Instructions to follow -
The answer should be an exact copy of the data.

Saved data entries
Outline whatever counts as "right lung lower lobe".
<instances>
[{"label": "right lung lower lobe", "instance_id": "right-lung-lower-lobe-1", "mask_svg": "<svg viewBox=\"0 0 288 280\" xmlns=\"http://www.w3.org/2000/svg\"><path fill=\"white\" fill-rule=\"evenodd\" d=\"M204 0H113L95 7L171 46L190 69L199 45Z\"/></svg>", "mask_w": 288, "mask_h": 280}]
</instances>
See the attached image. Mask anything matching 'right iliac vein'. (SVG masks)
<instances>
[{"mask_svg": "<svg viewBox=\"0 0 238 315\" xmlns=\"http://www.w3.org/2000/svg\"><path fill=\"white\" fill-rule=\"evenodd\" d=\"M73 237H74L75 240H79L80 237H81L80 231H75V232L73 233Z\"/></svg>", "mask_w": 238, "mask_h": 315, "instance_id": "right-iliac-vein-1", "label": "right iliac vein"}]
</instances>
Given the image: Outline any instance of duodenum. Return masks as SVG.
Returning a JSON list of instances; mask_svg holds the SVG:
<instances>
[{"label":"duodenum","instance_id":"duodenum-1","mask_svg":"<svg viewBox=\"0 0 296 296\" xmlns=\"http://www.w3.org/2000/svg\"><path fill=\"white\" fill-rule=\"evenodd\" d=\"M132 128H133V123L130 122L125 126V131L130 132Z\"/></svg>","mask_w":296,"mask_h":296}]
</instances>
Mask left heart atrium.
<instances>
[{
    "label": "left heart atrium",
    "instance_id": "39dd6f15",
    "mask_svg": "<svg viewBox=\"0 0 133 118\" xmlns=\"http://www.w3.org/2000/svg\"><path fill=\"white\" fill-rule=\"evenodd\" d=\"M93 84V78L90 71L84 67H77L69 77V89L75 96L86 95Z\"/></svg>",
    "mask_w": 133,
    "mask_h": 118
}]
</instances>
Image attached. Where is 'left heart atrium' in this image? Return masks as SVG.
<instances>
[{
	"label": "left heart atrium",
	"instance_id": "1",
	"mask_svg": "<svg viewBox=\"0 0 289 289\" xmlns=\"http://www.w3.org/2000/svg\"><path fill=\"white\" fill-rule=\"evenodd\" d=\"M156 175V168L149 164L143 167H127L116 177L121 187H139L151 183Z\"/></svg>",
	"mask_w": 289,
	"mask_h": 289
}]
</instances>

Output of the task -
Outline whatever counts as "right lung lower lobe".
<instances>
[{"label": "right lung lower lobe", "instance_id": "right-lung-lower-lobe-1", "mask_svg": "<svg viewBox=\"0 0 288 280\" xmlns=\"http://www.w3.org/2000/svg\"><path fill=\"white\" fill-rule=\"evenodd\" d=\"M204 0H113L95 7L171 46L190 69L199 45Z\"/></svg>", "mask_w": 288, "mask_h": 280}]
</instances>
See the attached image. Mask anything matching 'right iliac vein'. (SVG masks)
<instances>
[{"mask_svg": "<svg viewBox=\"0 0 238 315\" xmlns=\"http://www.w3.org/2000/svg\"><path fill=\"white\" fill-rule=\"evenodd\" d=\"M73 237H74L75 240H79L80 237H81L80 231H75V232L73 233Z\"/></svg>", "mask_w": 238, "mask_h": 315, "instance_id": "right-iliac-vein-1", "label": "right iliac vein"}]
</instances>
Given the image: Outline any instance of duodenum. Return masks as SVG.
Returning a JSON list of instances; mask_svg holds the SVG:
<instances>
[{"label":"duodenum","instance_id":"duodenum-1","mask_svg":"<svg viewBox=\"0 0 296 296\" xmlns=\"http://www.w3.org/2000/svg\"><path fill=\"white\" fill-rule=\"evenodd\" d=\"M132 128H133V123L130 122L125 126V131L130 132Z\"/></svg>","mask_w":296,"mask_h":296}]
</instances>
Mask left heart atrium.
<instances>
[{
    "label": "left heart atrium",
    "instance_id": "39dd6f15",
    "mask_svg": "<svg viewBox=\"0 0 133 118\" xmlns=\"http://www.w3.org/2000/svg\"><path fill=\"white\" fill-rule=\"evenodd\" d=\"M93 84V78L90 71L84 67H77L69 77V89L75 96L86 95Z\"/></svg>",
    "mask_w": 133,
    "mask_h": 118
}]
</instances>
Image attached. Where is 'left heart atrium' in this image? Return masks as SVG.
<instances>
[{
	"label": "left heart atrium",
	"instance_id": "1",
	"mask_svg": "<svg viewBox=\"0 0 289 289\" xmlns=\"http://www.w3.org/2000/svg\"><path fill=\"white\" fill-rule=\"evenodd\" d=\"M156 175V168L149 164L143 167H127L116 177L121 187H139L151 183Z\"/></svg>",
	"mask_w": 289,
	"mask_h": 289
}]
</instances>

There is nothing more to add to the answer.